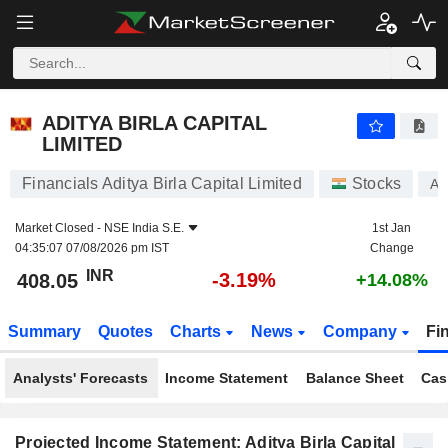
ADITYA BIRLA CAPITAL LIMITED
408.05
₹
-3.19%
ADITYA BIRLA CAPITAL
LIMITED
Financials Aditya Birla Capital Limited
Stocks
AB
Market Closed -
NSE India S.E.
1st Jan
04:35:07 07/08/2026 pm IST
Change
INR
-3.19%
408.05
+14.08%
Summary
Quotes
Charts
News
Company
Fi
Analysts' Forecasts
Income Statement
Balance Sheet
Cas
Projected Income Statement: Aditya Birla Capital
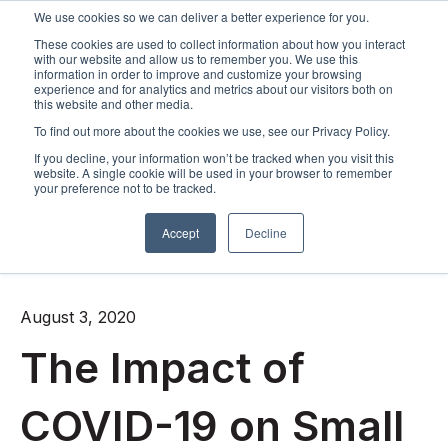
We use cookies so we can deliver a better experience for you.
These cookies are used to collect information about how you interact
Open m
with our website and allow us to remember you. We use this
information in order to improve and customize your browsing
experience and for analytics and metrics about our visitors both on
this website and other media.
To find out more about the cookies we use, see our Privacy Policy.
If you decline, your information won’t be tracked when you visit this
website. A single cookie will be used in your browser to remember
your preference not to be tracked.
Accept
Decline
All posts
August 3, 2020
The Impact of
COVID-19 on Small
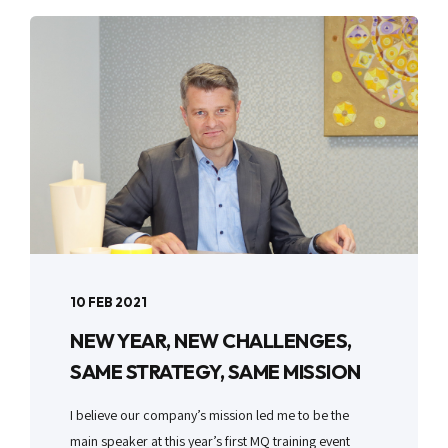
10 FEB 2021
NEW YEAR, NEW CHALLENGES,
SAME STRATEGY, SAME MISSION
I believe our company’s mission led me to be the
main speaker at this year’s first MQ training event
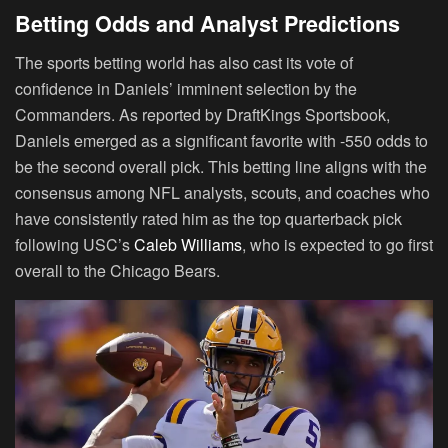
Betting Odds and Analyst Predictions
The sports betting world has also cast its vote of
confidence in Daniels’ imminent selection by the
Commanders. As reported by DraftKings Sportsbook,
Daniels emerged as a significant favorite with -550 odds to
be the second overall pick. This betting line aligns with the
consensus among NFL analysts, scouts, and coaches who
have consistently rated him as the top quarterback pick
following USC’s
Caleb Williams
, who is expected to go first
overall to the Chicago Bears.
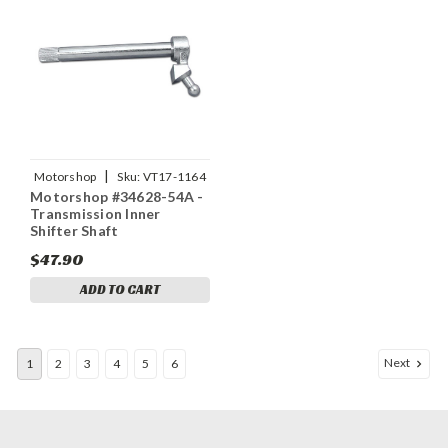
|
Motorshop
Sku:
VT17-1164
Motorshop #34628-54A -
Transmission Inner
Shifter Shaft
$47.90
ADD TO CART
Next
1
2
3
4
5
6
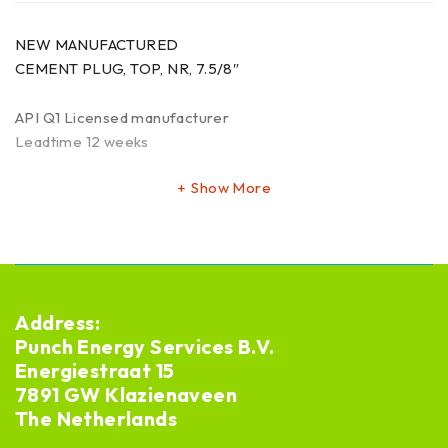
NEW MANUFACTURED
CEMENT PLUG, TOP, NR, 7.5/8″
API Q1 Licensed manufacturer
Leadtime 12 weeks
Show More
Address:
Punch Energy Services B.V.
Energiestraat 15
7891 GW Klazienaveen
The Netherlands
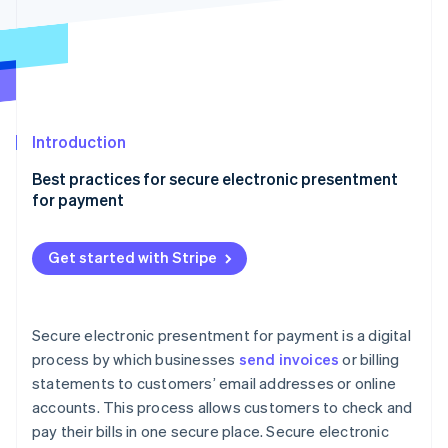
Partners
Atlas
Stripe App Marketplace
Start-up incorporation
Climate
Carbon removal
Identity
Online identity verification
Introduction
Best practices for secure electronic presentment
for payment
End-to-end encryption (E2EE)
Stripe Sessions 2026
Get started with Stripe
See how Stripe is building the economic infrastructure 
Dynamic data encryption keys
Watch now
Dedicated secure server
Secure electronic presentment for payment is a digital
Multifactor authentication (MFA)
process by which businesses
send invoices
or billing
statements to customers’ email addresses or online
Quarterly security audits
accounts. This process allows customers to check and
Compliance with PCI DSS standards
pay their bills in one secure place. Secure electronic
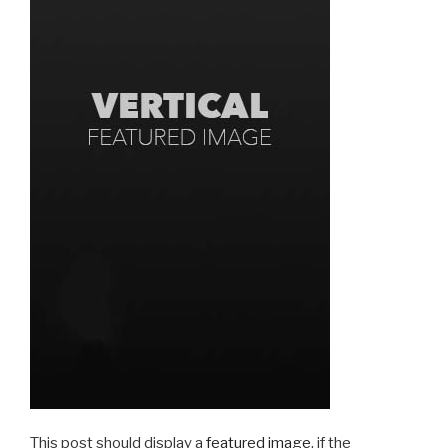
This post should display a
featured image
, if the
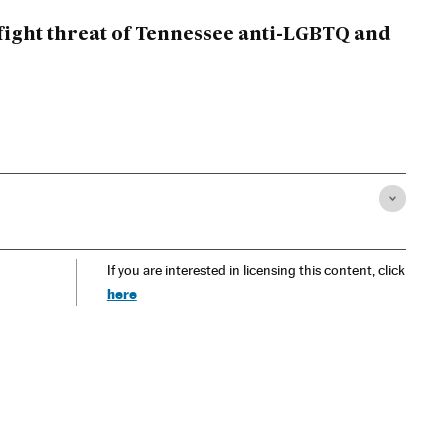
fight threat of Tennessee anti-LGBTQ and
If you are interested in licensing this content, click
here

★ ★ ★ ★ ★ ★ ★

**The problem:**
Take the word "encryption" and find each line of the material that contains it. Copy those lines.

**Solution for this problem:**
End-to-end encryption (E2EE)
Dynamic data encryption keys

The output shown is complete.